A rabbit — or pacesetter — was hired to lead the race, hoping to drag Washington’s Sam Tanner — who set a collegiate record in the 1,500-meter run earlier this season, to a fast mile time. The rabbit approached Bons and asked about his race plan. Bons said he wanted to run 4:05. The rabbit took the field through the first 800 in 1 minute, 58 seconds.
“Lucas was hanging in there behind Tanner,” said Eyestone. “I thought, I hope he can hold that.”
The rabbit dropped out of the race and Tanner picked up the pace, running a 58.1 third lap and still Bons was sticking with him. “At that point I was thinking he might break four minutes as a freshman,” said Eyestone. Tanner again picked up the pace, running a 57.5 last lap, and as they neared the finish Bons actually pulled up on his shoulder, but was held off. Tanner edged the freshman, 3:55.23 to 3:55.45.
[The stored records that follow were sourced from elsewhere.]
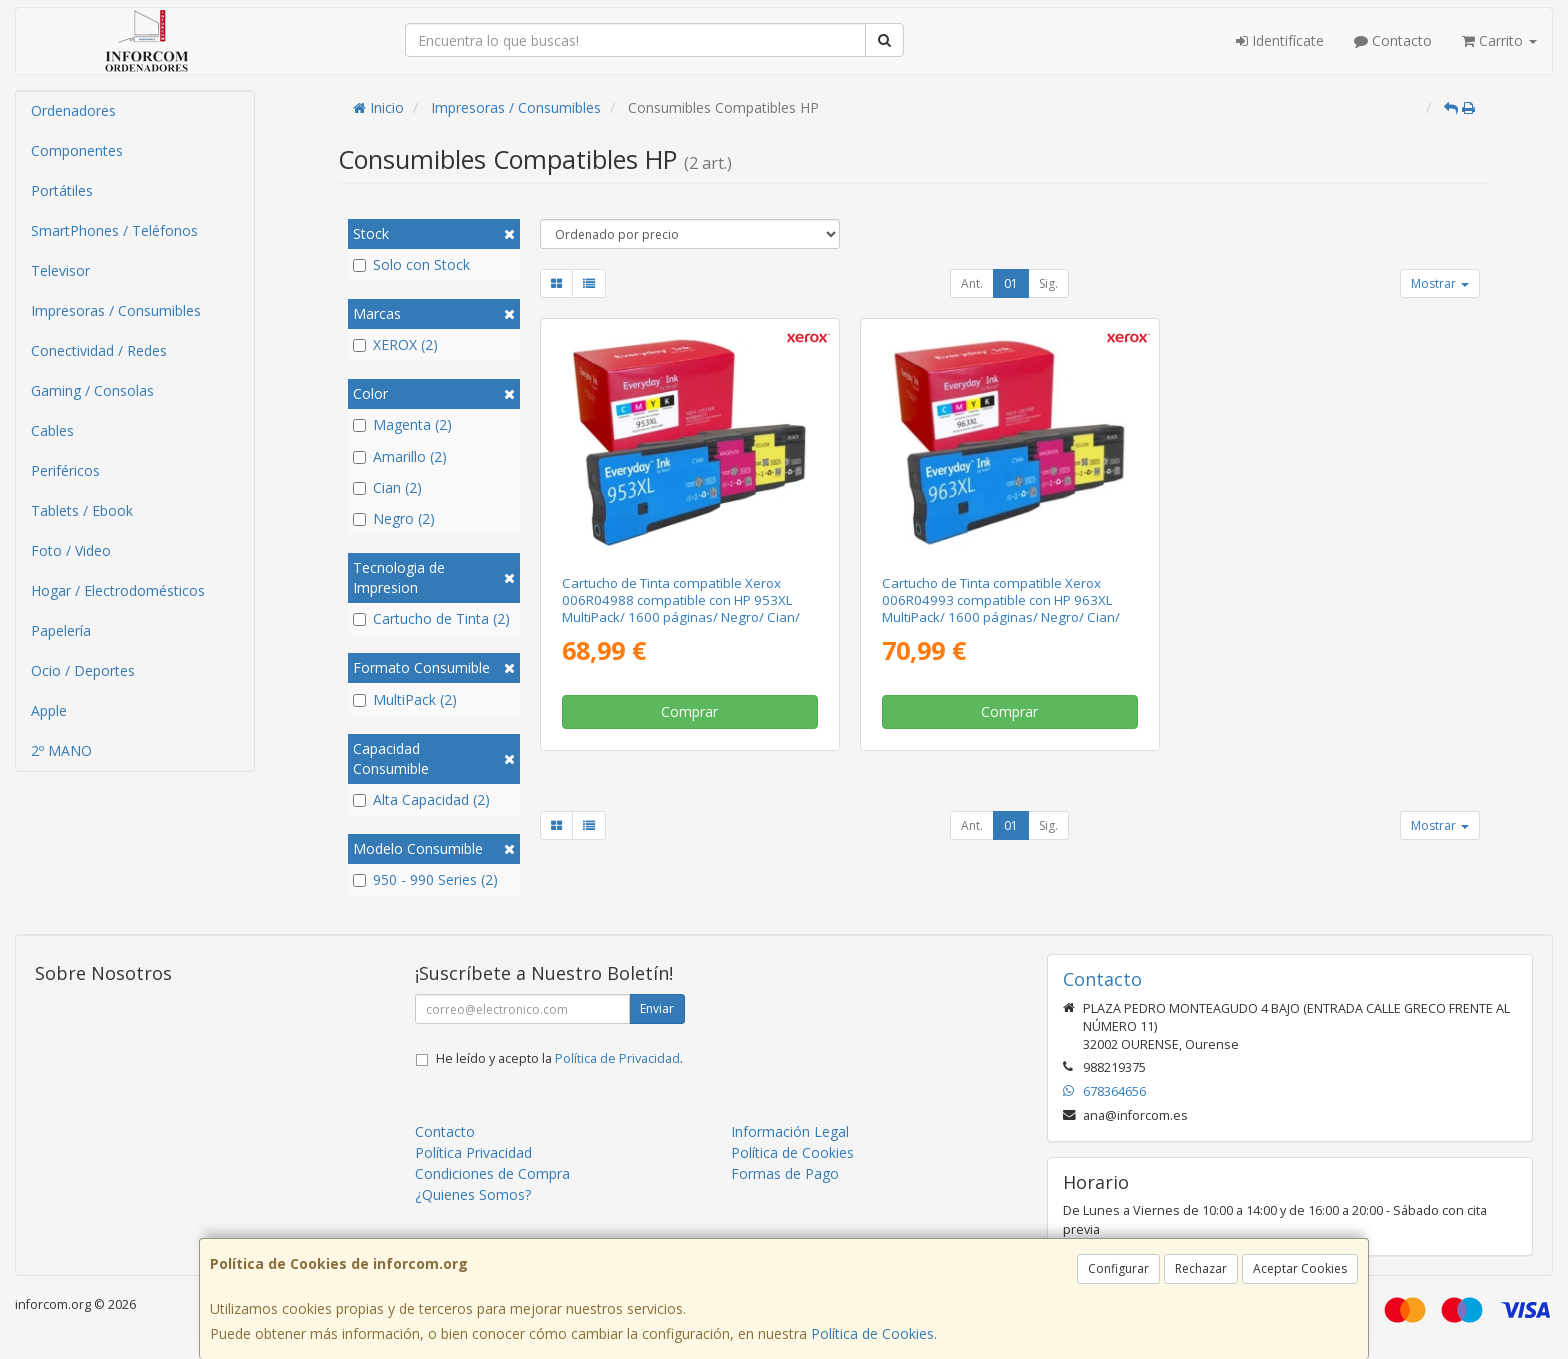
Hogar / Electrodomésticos (118, 590)
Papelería (61, 630)
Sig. (1048, 283)
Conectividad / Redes (99, 350)
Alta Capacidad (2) (421, 799)
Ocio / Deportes (83, 670)
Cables (52, 430)
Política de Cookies (872, 1333)
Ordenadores (73, 110)
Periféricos (65, 470)
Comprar (689, 711)
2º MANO (61, 750)
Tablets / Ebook (82, 510)
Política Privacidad (473, 1152)
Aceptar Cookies (1300, 1268)
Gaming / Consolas (92, 390)
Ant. (972, 283)
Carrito (1499, 40)
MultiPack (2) (405, 699)
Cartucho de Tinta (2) (431, 618)
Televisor (60, 270)
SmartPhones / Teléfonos (114, 230)
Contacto (1393, 40)
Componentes (77, 150)
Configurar (1118, 1268)
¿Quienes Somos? (473, 1194)
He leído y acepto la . (559, 1058)
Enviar (657, 1008)
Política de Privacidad (617, 1058)
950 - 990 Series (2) (425, 879)
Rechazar (1201, 1268)
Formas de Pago (785, 1173)
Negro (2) (394, 518)
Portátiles (62, 190)
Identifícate (1280, 40)
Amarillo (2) (400, 456)
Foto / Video (71, 550)
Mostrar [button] (1440, 283)
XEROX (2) (395, 344)
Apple (49, 710)
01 (1011, 283)
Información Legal (790, 1131)
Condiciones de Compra (492, 1173)
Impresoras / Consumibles (116, 310)
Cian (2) (387, 487)
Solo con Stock (411, 264)
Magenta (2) (402, 424)
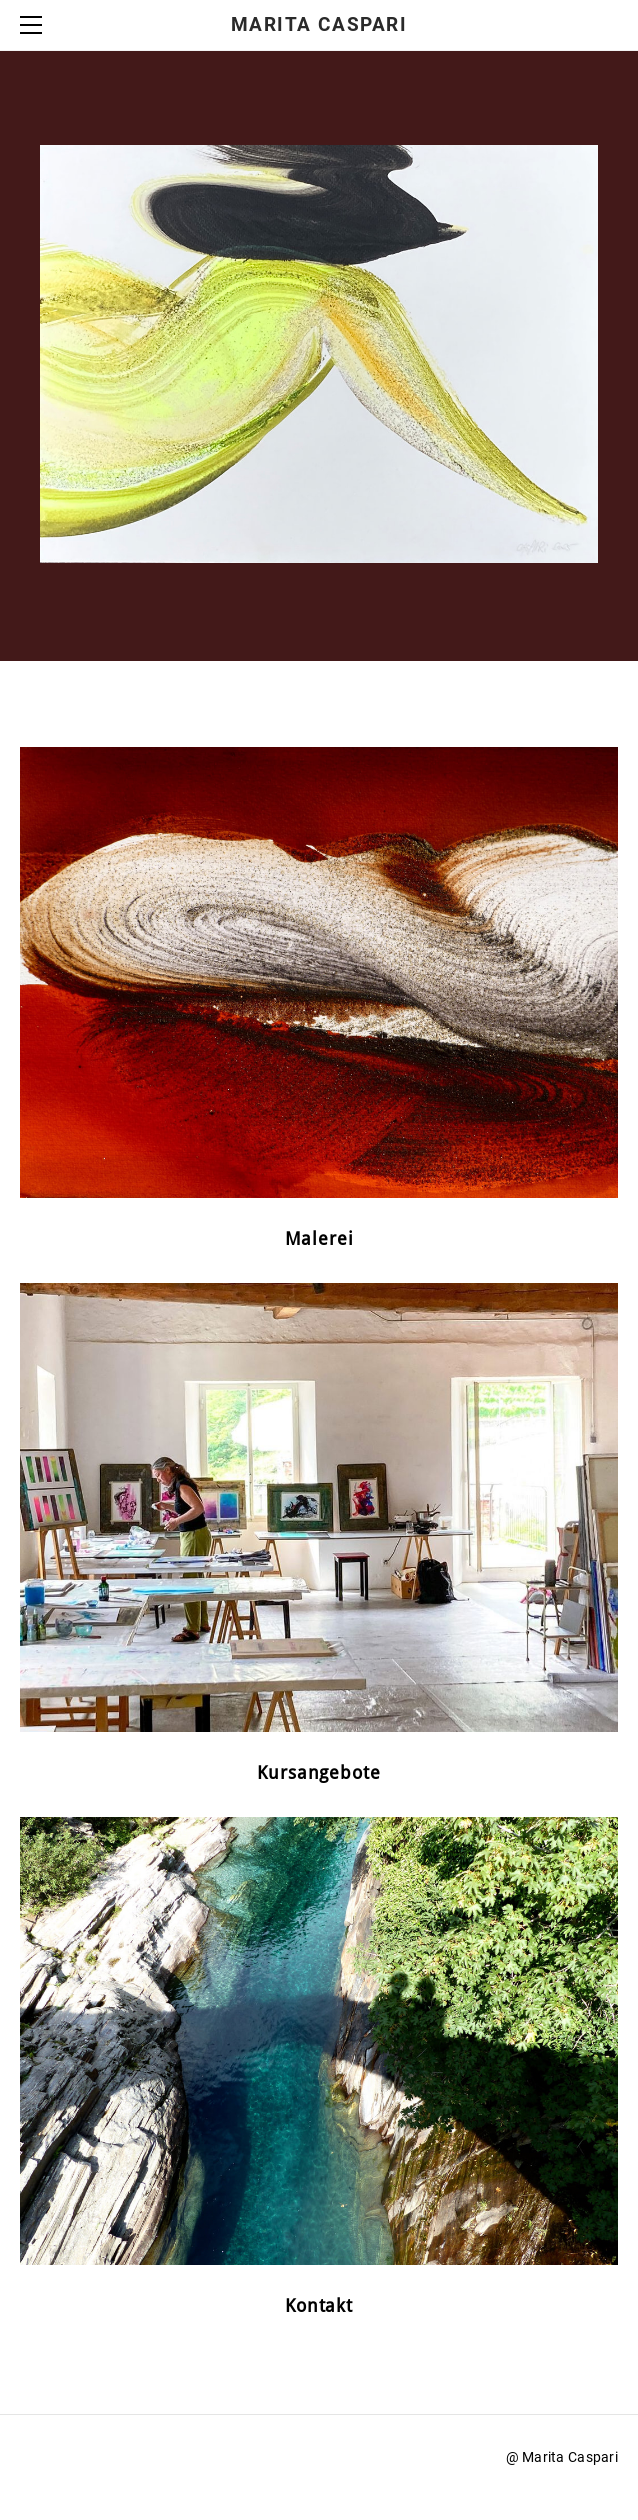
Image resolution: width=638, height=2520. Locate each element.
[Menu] (35, 25)
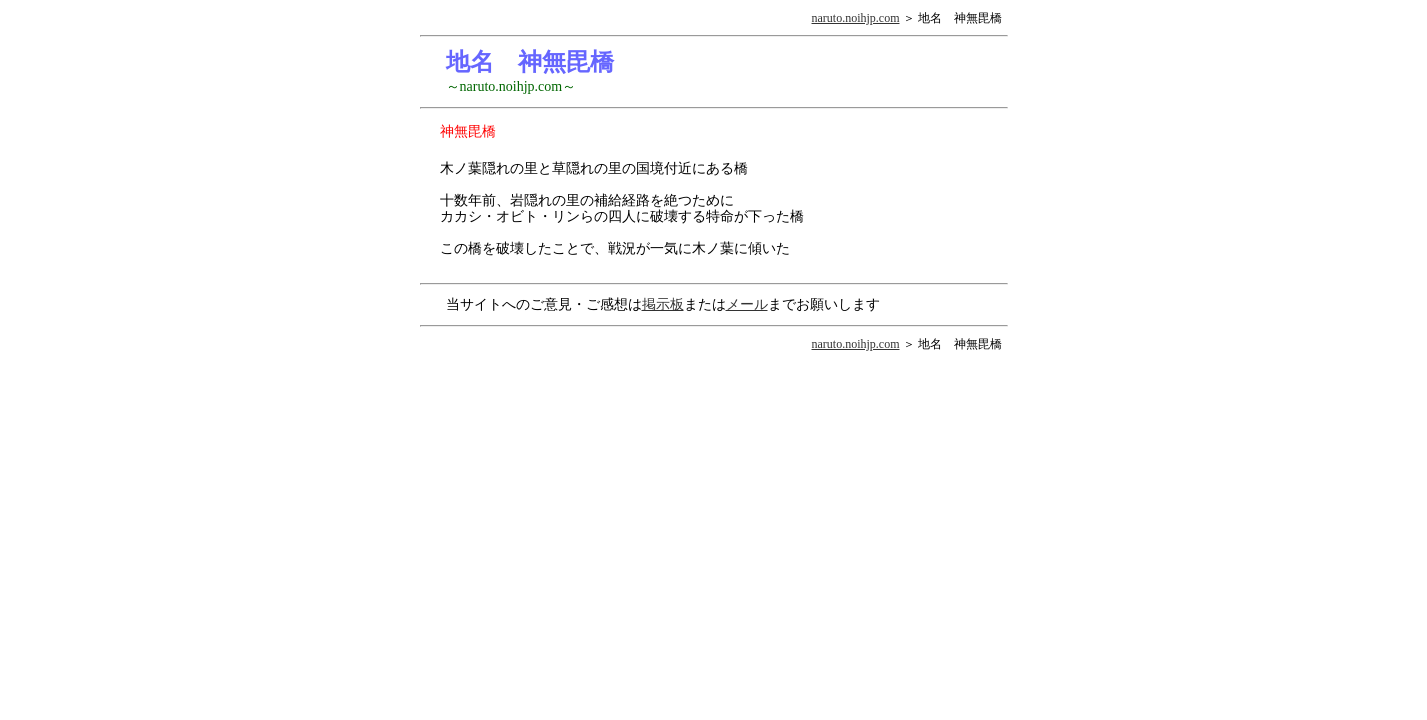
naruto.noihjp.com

As Eyestone tweeted after the race, “You know it’s an epic race when you check your stopwatch three times and then put on your reading glasses and check it again.” Later, he would explain, “That’s true. That’s what I did. When he crossed the line I looked at my watch thinking, OK, maybe a sub-four and then, what!? I hugged him with my mouth agape.” The delighted pacesetter approached Bons and said, “Four oh five, my a--!” Bons turned to Eyestone and uttered the understatement of the day when he asked, “Will that qualify me for the NCAA meet?”
“That’s the second fastest time ever run at BYU, ahead of three Olympians,” Eyestone replied, referring to Doug Padilla, Paul Cummings and Jason Pyrah.
Bons, seeded third, will compete in a very deep mile field at the indoor championships.
BYU has a lot at stake in the men’s and women’s races the next few days, both in track and cross-country.